→ **To do**: Repeat exactly, and only, the lines from the one containing "Kaimynas balkone daro tai kas" through the end of the records.

→ **Collected data**:

---*---

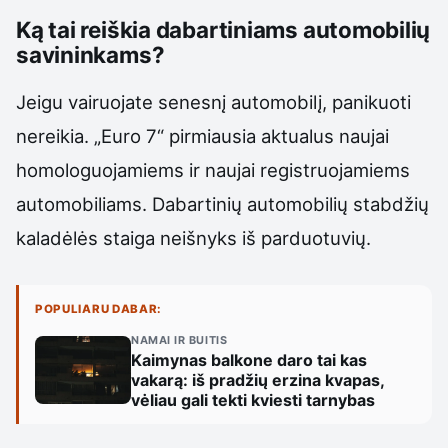
Ką tai reiškia dabartiniams automobilių
savininkams?
Jeigu vairuojate senesnį automobilį, panikuoti
nereikia. „Euro 7“ pirmiausia aktualus naujai
homologuojamiems ir naujai registruojamiems
automobiliams. Dabartinių automobilių stabdžių
kaladėlės staiga neišnyks iš parduotuvių.
POPULIARU DABAR:
NAMAI IR BUITIS
Kaimynas balkone daro tai kas
vakarą: iš pradžių erzina kvapas,
vėliau gali tekti kviesti tarnybas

---*---

→ **Reply to the exercise**:
Kaimynas balkone daro tai kas
vakarą: iš pradžių erzina kvapas,
vėliau gali tekti kviesti tarnybas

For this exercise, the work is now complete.